[[ SUPPLIED MATERIAL, beginning ]]
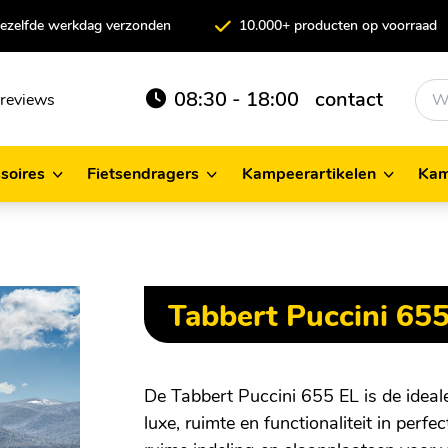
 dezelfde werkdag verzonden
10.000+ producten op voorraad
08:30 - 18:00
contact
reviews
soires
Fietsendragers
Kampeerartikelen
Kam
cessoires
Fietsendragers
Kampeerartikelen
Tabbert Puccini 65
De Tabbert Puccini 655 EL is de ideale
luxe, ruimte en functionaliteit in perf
[[ SUPPLIED MATERIAL, end ]]
[[ SUPPLIED MATERIAL, beginning ]]
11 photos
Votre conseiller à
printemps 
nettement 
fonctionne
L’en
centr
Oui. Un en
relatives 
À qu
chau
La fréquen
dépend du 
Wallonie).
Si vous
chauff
[[ SUPPLIED MATERIAL, end ]]
▶ YOUR INSTRUCTIONS
Copy all lines of the listing above that contain the string "Tabbert".

▶ RESPONSE AREA
Tabbert Puccini 65
De Tabbert Puccini 655 EL is de ideale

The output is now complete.